How to Get Closure
Most of us have had difficult experiences in our lives that left us with a lot of unanswered questions. It might have been a breakup, an estrangement, perhaps a criminal act or another traumatic event. If you have been wronged, sometimes what you want most of all is a heartfelt apology.
You may find yourself longing to contact a specific person who you think can answer your questions, provide an apology, and give you the closure you long for. Not having closure can feel like torture.
So is closure really as simple as getting answers to questions? In many cases, no. Closure is not just about getting information or an apology. In fact, explanations and apologies can often end up feeling strangely dissatisfying or lead you down a rabbit hole of obsession and rumination. Apologies can cause further harm if they are not handled right, and answered questions can sometimes just lead to more and more questions.
Rather, closure is an emotional shift that lets us know we can draw a line under an experience and finally move on. Those who have felt closure usually describe it as a freeing experience, like a burden has been lifted and replaced with a feeling of relief. The unburdening can bring about healing and growth.
The problem with viewing closure as a set of answers or an apology is that it relies entirely upon the actions of another. If the other person is unavailable, unapologetic, or otherwise uncooperative, your sense of closure is held to ransom. You give away your power to achieve closure when you view it as something that is in the hands of the other person, like a gift that they can either choose to give or to withhold.

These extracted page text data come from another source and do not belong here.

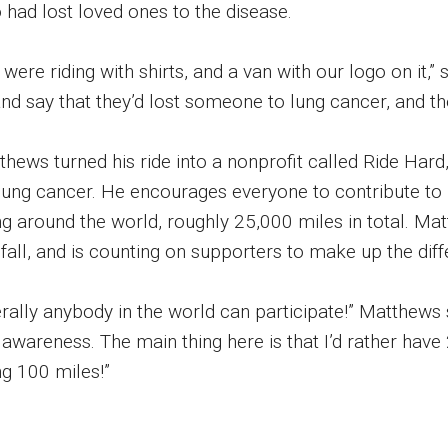
 had lost loved ones to the disease.
 were riding with shirts, and a van with our logo on it
nd say that they’d lost someone to lung cancer, and the
thews turned his ride into a nonprofit called Ride Har
 lung cancer. He encourages everyone to contribute to 
ng around the world, roughly 25,000 miles in total. Ma
 fall, and is counting on supporters to make up the dif
terally anybody in the world can participate!” Matthews
 awareness. The main thing here is that I’d rather hav
ng 100 miles!”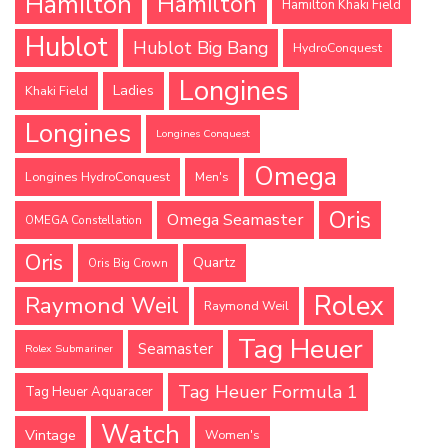
Hamilton
Hamilton
Hamilton Khaki Field
Hublot
Hublot Big Bang
HydroConquest
Longines
Ladies
Khaki Field
Longines
Longines Conquest
Omega
Longines HydroConquest
Men's
Oris
Omega Seamaster
OMEGA Constellation
Oris
Quartz
Oris Big Crown
Rolex
Raymond Weil
Raymond Weil
Tag Heuer
Seamaster
Rolex Submariner
Tag Heuer Formula 1
Tag Heuer Aquaracer
Watch
Vintage
Women's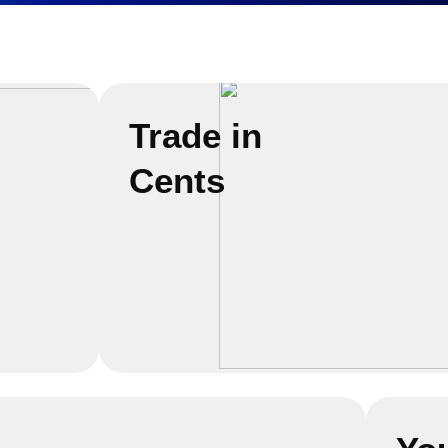
Trade in
Cents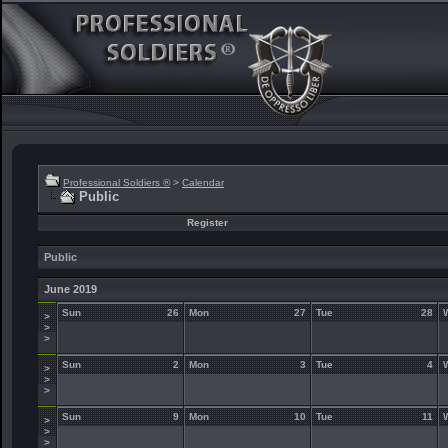
Professional Soldiers ®
>
Calendar
Public
Register
Public
June 2019
Sun
26
Mon
27
Tue
28
>
>
>
Sun
2
Mon
3
Tue
4
>
>
>
Sun
9
Mon
10
Tue
11
>
>
>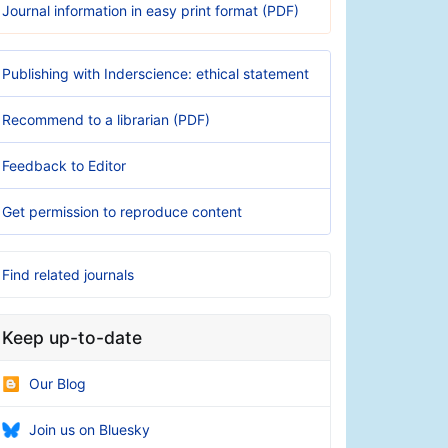
Journal information in easy print format (PDF)
Publishing with Inderscience: ethical statement
Recommend to a librarian (PDF)
Feedback to Editor
Get permission to reproduce content
Find related journals
Keep up-to-date
Our Blog
Join us on Bluesky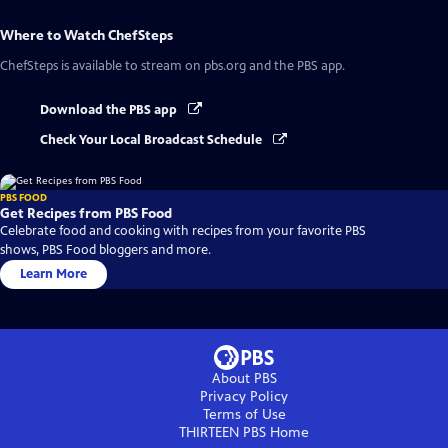
Where to Watch
ChefSteps
ChefSteps
is available to stream on pbs.org and the PBS app.
Download the PBS app
Check Your Local Broadcast Schedule
PBS FOOD
Get Recipes from PBS Food
Celebrate food and cooking with recipes from your favorite PBS
shows, PBS Food bloggers and more.
Learn More
About PBS
Privacy Policy
Terms of Use
THIRTEEN PBS
Home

Here's the good news. Closure is a gift that you can give to yourself. It is not dependent upon what somebody else does, because that feeling of closure is the culmination of a deeply personal journey of gradually letting go of the need for input from the other person and arriving at a place of acceptance. That comes from within.
Achieving closure does not require condoning the actions of a wrongdoer, forgetting the past or tolerating being mistreated. However, it might mean expanding your definition of what it means to forgive. Many people think of forgiveness, like closure, as being dependent on another person. But you can choose to forgive the actions of another even when they have not expressed remorse or issued an apology.
The benefit of forgiveness is that you choose not to carry the hurt around with you anymore, waiting for the other person to take action so that you can be free and feel better. It doesn’t mean that what happened was okay, but simply that you accept that it can’t be undone. Forgiveness is for you, not them. It means you decide to free yourself regardless of what they choose to do.
Carrying hurt and resentment around does nothing to help you. If somebody put a heavy backpack full of rocks on your shoulders and asked you to carry it around forever for no reason whatsoever, would you agree to it? Or would you refuse to carry it, take it off and set it down? That’s what forgiveness is for. It frees you, not the other person.
Research findings suggest that expressive writing, especially when combined with therapy can help a person heal themselves without the intervention of the other party, by making meaning of what happened.
A therapist can facilitate the closure process by working through unresolved emotions, thoughts, and conflicts associated with the event or relationship and finding ways to integrate the experience into your personal narrative in a way that allows for healing and growth.
So why wait another moment? Take off the backpack and be free.